Well, first of all we went to a vacation club presentation, completely uneducated because we only wanted the free airline tix. We had no intention of buying, BUT they sure know how to get you pulled in and we bought 90,000 points with InnSeason Vacation Club for $19,900. It is a New England Vacation Club and even though we weren't interested in vacationing in New England because we live here, they told us they were affiliated with II and that we could exchange for wherever we wanted to go. After researching online at other forums I discovered you better like your home resort because you might not get to go where you want and when you want. Seemed like a lot of money for a bunch of maybes. I'm just glad we got our cancellation in the 10 day period needed. Also I'm a little nervous about paying MF's for all eternity- leaving our heirs to have to deal with that. I don't know. In last 2 years, my husband and I have spent $20,000 on vacations. It seems like a good concept, but I still need to learn a lot more before I jump in with that kind of money.
Patty


----------



## rickandcindy23 (Aug 8, 2007)

Leaving heirs with vacations already paid for, except the maintenance fees, doesn't seem that bad to me.   Seriously, our kids are pleased as punch with timeshare, after enjoying dozens of vacations in luxurious condos, all over this country.  They won't mind owning the 19 or so weeks we will leave behind.  I taught my daughter about using them to her advantage and she will take the reins in scheduling for herself, her brothers and their families.  She also knows how to sell a timeshare and where to list it and what she can expect to get, in the event that something happened that would force her into that position.  

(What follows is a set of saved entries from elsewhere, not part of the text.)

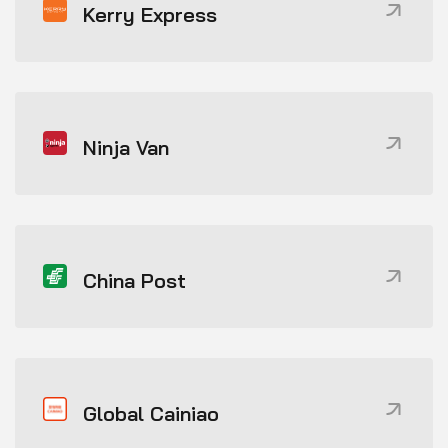
Kerry Express
Ninja Van
China Post
Global Cainiao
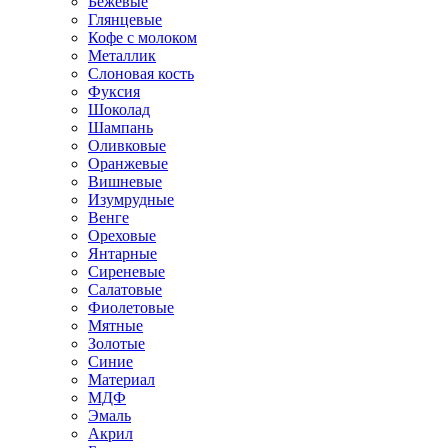
Бежевые
Глянцевые
Кофе с молоком
Металлик
Слоновая кость
Фуксия
Шоколад
Шампань
Оливковые
Оранжевые
Вишневые
Изумрудные
Венге
Ореховые
Янтарные
Сиреневые
Салатовые
Фиолетовые
Мятные
Золотые
Синие
Материал
МДФ
Эмаль
Акрил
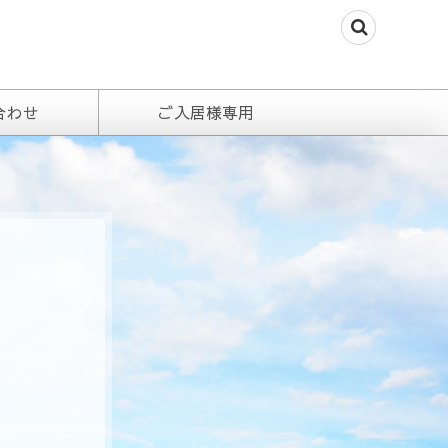
合わせ
ご入居様専用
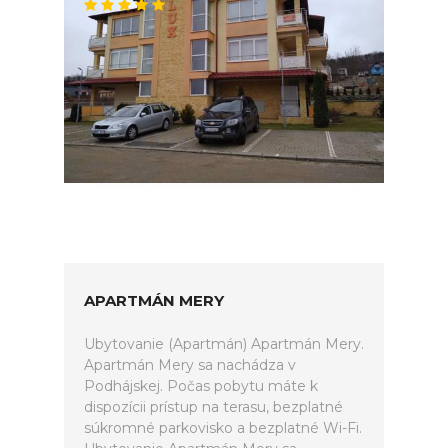
APARTMÁN MERY
Ubytovanie (Apartmán) Apartmán Mery.
Apartmán Mery sa nachádza v
Podhájskej. Počas pobytu máte k
dispozícii prístup na terasu, bezplatné
súkromné parkovisko a bezplatné Wi-Fi.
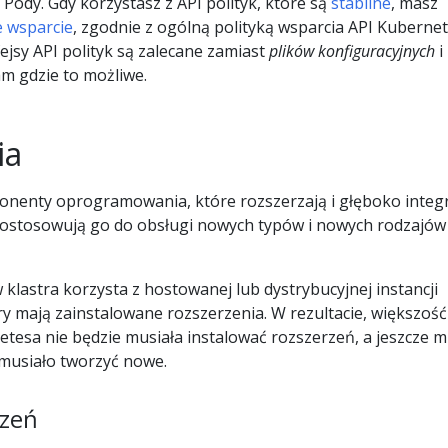
 Pody. Gdy korzystasz z API polityk, które są
stabilne
, masz
 wsparcie
, zgodnie z ogólną polityką wsparcia API Kubernet
ejsy API polityk są zalecane zamiast
plików konfiguracyjnych
i
tam gdzie to możliwe.
ia
onenty oprogramowania, które rozszerzają i głęboko integ
Dostosowują go do obsługi nowych typów i nowych rodzajów
klastra korzysta z hostowanej lub dystrybucyjnej instancji
ry mają zainstalowane rozszerzenia. W rezultacie, większość
esa nie będzie musiała instalować rozszerzeń, a jeszcze m
musiało tworzyć nowe.
rzeń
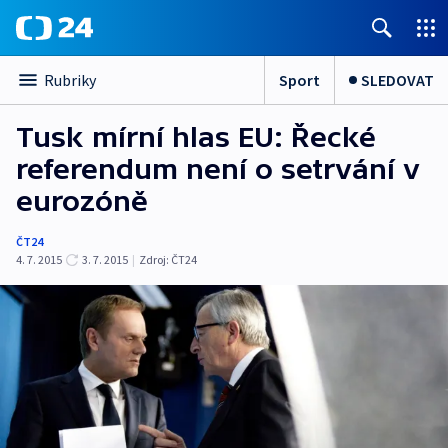
Sport
SLEDOVAT
Rubriky
Tusk mírní hlas EU: Řecké
referendum není o setrvání v
eurozóně
ČT24
4. 7. 2015
3. 7. 2015
|
Zdroj:
ČT24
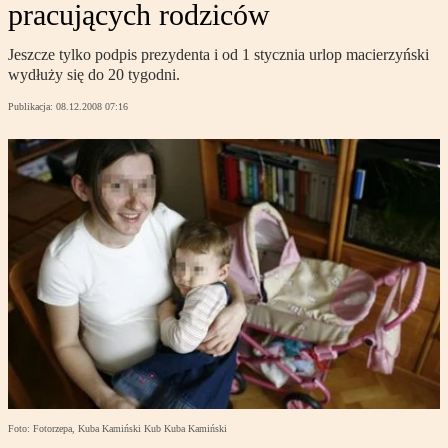
pracujących rodziców
Jeszcze tylko podpis prezydenta i od 1 stycznia urlop macierzyński
wydłuży się do 20 tygodni.
Publikacja:
08.12.2008 07:16
Foto: Fotorzepa, Kuba Kamiński Kub Kuba Kamiński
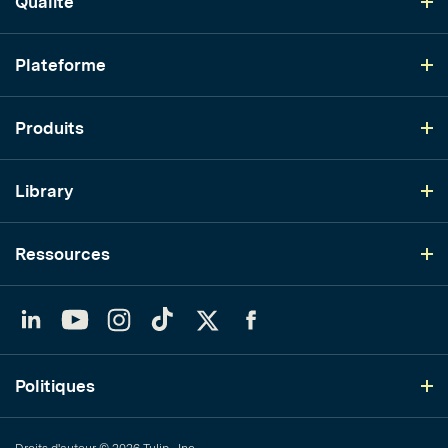
Qualité
Plateforme
Produits
Library
Ressources
LinkedIn
YouTube
Instagram
TikTok
Twitter
Facebook
Politiques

We love timeshare and exchanging is the icing on the cake.  I think you would do well to buy at a great resort and not put more than a few thousand $$ into the initial purchase.  Buy something that will trade well in II and enjoy vacations for much less than you are talking about here.   

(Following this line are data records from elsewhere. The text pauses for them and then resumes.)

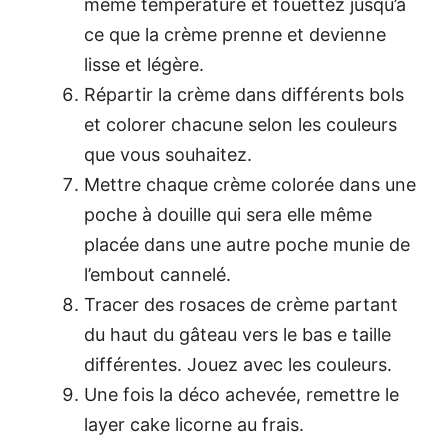
même température et fouettez jusqu’à
ce que la crème prenne et devienne
lisse et légère.
Répartir la crème dans différents bols
et colorer chacune selon les couleurs
que vous souhaitez.
Mettre chaque crème colorée dans une
poche à douille qui sera elle même
placée dans une autre poche munie de
l’embout cannelé.
Tracer des rosaces de crème partant
du haut du gâteau vers le bas e taille
différentes. Jouez avec les couleurs.
Une fois la déco achevée, remettre le
layer cake licorne au frais.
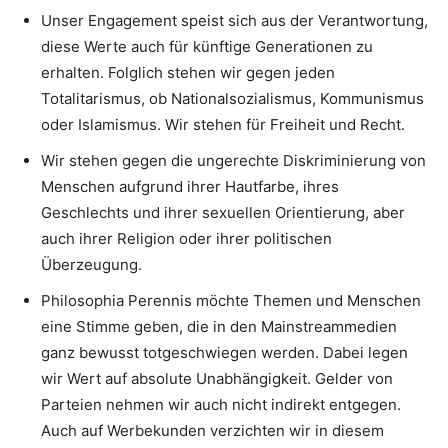
Unser Engagement speist sich aus der Verantwortung,
diese Werte auch für künftige Generationen zu
erhalten. Folglich stehen wir gegen jeden
Totalitarismus, ob Nationalsozialismus, Kommunismus
oder Islamismus. Wir stehen für Freiheit und Recht.
Wir stehen gegen die ungerechte Diskriminierung von
Menschen aufgrund ihrer Hautfarbe, ihres
Geschlechts und ihrer sexuellen Orientierung, aber
auch ihrer Religion oder ihrer politischen
Überzeugung.
Philosophia Perennis möchte Themen und Menschen
eine Stimme geben, die in den Mainstreammedien
ganz bewusst totgeschwiegen werden. Dabei legen
wir Wert auf absolute Unabhängigkeit. Gelder von
Parteien nehmen wir auch nicht indirekt entgegen.
Auch auf Werbekunden verzichten wir in diesem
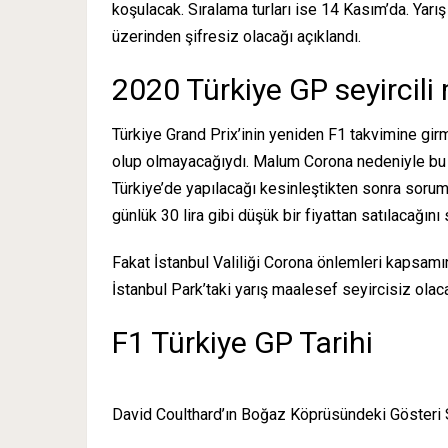
koşulacak. Sıralama turları ise 14 Kasım’da. Yarı
üzerinden şifresiz olacağı açıklandı.
2020 Türkiye GP seyircili
Türkiye Grand Prix’inin yeniden F1 takvimine girm
olup olmayacağıydı. Malum Corona nedeniyle bu s
Türkiye’de yapılacağı kesinleştikten sonra sorumlu 
günlük 30 lira gibi düşük bir fiyattan satılacağını
Fakat İstanbul Valiliği Corona önlemleri kapsamın
İstanbul Park’taki yarış maalesef seyircisiz olac
F1 Türkiye GP Tarihi
David Coulthard’ın Boğaz Köprüsündeki Gösteri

I think people have such a negative impression of timeshare.  It has to do with the way it is presented and the bribes it takes to get people at the presentations in the first place.  Plus, there are so many people out there who purchased timeshares and never use them, leaving them to sit year after year, paying maintenance fees for nothing.  They should try a vacation now and then!  

My niece and nephew own a timeshare at Christie Lodge in Vail, a blue week, but a good resort.  When they decided to go to Disneyworld last summer, they rented not one, but TWO hotel rooms at Howard Johnson's.  It cost them some crazy amount of money for those two rooms for a week.  They didn't know how to join RCI or do the searches, whine, whine, whine, so I told them I could have helped.  They left their timeshare unit SIT VACANT that spring because they only have one week of vacation and couldn't use it.   What a waste!  They could have stayed at Orange Lake in a 3 bedroom.  I saw those all summer last year.  

Drives me crazy.


----------